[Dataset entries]
******************************

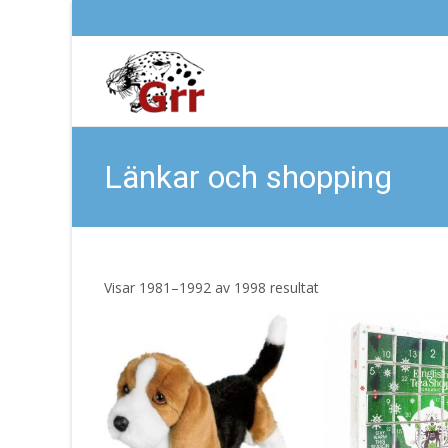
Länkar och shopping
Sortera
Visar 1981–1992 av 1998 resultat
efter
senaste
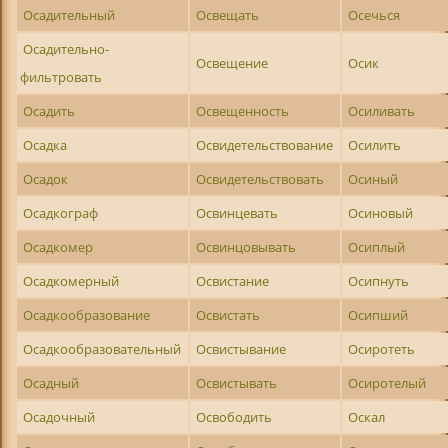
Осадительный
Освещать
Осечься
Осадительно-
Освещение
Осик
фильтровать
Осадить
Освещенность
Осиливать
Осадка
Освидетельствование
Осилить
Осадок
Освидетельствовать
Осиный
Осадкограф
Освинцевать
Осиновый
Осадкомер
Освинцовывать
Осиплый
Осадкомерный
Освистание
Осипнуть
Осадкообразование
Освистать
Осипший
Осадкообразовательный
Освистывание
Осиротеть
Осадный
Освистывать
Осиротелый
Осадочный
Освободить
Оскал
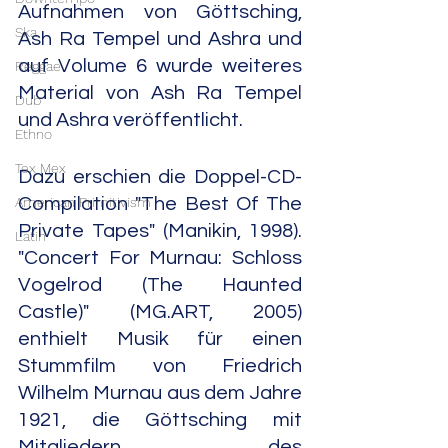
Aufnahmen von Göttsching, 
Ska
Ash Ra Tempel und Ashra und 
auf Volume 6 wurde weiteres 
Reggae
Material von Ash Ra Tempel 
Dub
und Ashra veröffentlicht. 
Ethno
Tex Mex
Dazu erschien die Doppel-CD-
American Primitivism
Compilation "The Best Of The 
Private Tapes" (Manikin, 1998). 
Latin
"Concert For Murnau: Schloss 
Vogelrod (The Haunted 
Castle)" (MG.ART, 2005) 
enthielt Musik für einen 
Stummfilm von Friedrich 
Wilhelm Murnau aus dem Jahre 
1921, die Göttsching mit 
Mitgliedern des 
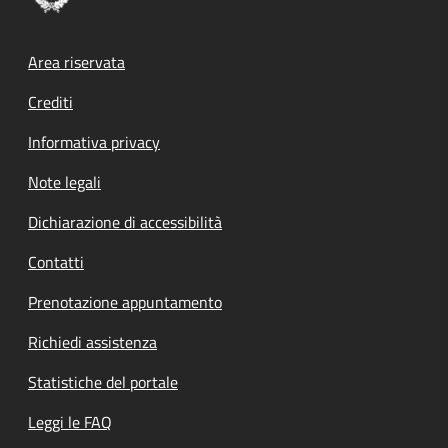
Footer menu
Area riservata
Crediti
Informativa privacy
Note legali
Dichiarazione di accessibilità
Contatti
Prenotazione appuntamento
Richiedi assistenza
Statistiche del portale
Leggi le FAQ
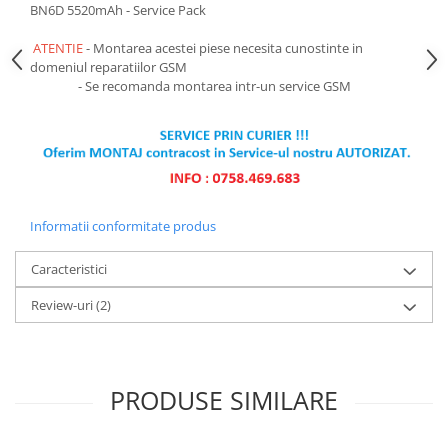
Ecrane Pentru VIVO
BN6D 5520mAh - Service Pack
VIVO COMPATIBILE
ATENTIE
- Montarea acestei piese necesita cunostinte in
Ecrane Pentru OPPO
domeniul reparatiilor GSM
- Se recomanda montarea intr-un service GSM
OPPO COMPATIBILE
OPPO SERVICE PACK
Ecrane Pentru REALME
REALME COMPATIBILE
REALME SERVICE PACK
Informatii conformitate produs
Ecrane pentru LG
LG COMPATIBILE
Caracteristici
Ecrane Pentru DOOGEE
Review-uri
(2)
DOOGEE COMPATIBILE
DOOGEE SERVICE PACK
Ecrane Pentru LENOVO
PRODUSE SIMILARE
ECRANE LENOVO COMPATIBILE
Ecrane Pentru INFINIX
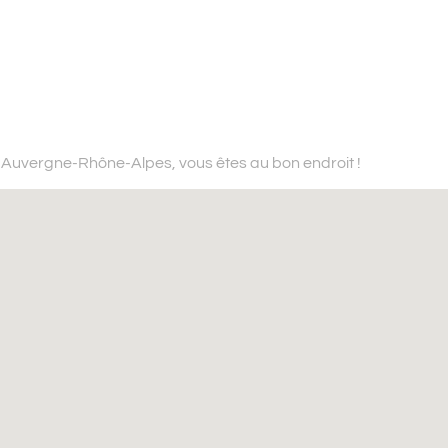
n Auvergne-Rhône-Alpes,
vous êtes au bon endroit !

******************************

What to produce>
Exactly as written, set down each line of the records, leaving out the pictures.

Solution to this exercise>
Länkar och shopping
Sortera
Visar 1981–1992 av 1998 resultat
efter
senaste
Осадительный
Освещать
Осечься
Осадительно-
Освещение
Осик
фильтровать
Осадить
Освещенность
Осиливать
Осадка
Освидетельствование
Осилить
Осадок
Освидетельствовать
Осиный
Осадкограф
Освинцевать
Осиновый
Осадкомер
Освинцовывать
Осиплый
Осадкомерный
Освистание
Осипнуть
Осадкообразование
Освистать
Осипший
Осадкообразовательный
Освистывание
Осиротеть
Осадный
Освистывать
Осиротелый
Осадочный
Освободить
Оскал
Aufnahmen von Göttsching, 
Ska
Ash Ra Tempel und Ashra und 
auf Volume 6 wurde weiteres 
Reggae
Material von Ash Ra Tempel 
Dub
und Ashra veröffentlicht. 
Ethno
Tex Mex
Dazu erschien die Doppel-CD-
American Primitivism
Compilation "The Best Of The 
Private Tapes" (Manikin, 1998). 
Latin
"Concert For Murnau: Schloss 
Vogelrod (The Haunted 
Castle)" (MG.ART, 2005) 
enthielt Musik für einen 
Stummfilm von Friedrich 
Wilhelm Murnau aus dem Jahre 
1921, die Göttsching mit 
Mitgliedern des 
Footer menu
Area riservata
Crediti
Informativa privacy
Note legali
Dichiarazione di accessibilità
Contatti
Prenotazione appuntamento
Richiedi assistenza
Statistiche del portale
Leggi le FAQ
Ecrane Pentru VIVO
BN6D 5520mAh - Service Pack
VIVO COMPATIBILE
ATENTIE
- Montarea acestei piese necesita cunostinte in
Ecrane Pentru OPPO
domeniul reparatiilor GSM
- Se recomanda montarea intr-un service GSM
OPPO COMPATIBILE
OPPO SERVICE PACK
Ecrane Pentru REALME
REALME COMPATIBILE
REALME SERVICE PACK
Informatii conformitate produs
Ecrane pentru LG
LG COMPATIBILE
Caracteristici
Ecrane Pentru DOOGEE
Review-uri
(2)
DOOGEE COMPATIBILE
DOOGEE SERVICE PACK
Ecrane Pentru LENOVO
PRODUSE SIMILARE
ECRANE LENOVO COMPATIBILE
Ecrane Pentru INFINIX
n Auvergne-Rhône-Alpes,
vous êtes au bon endroit !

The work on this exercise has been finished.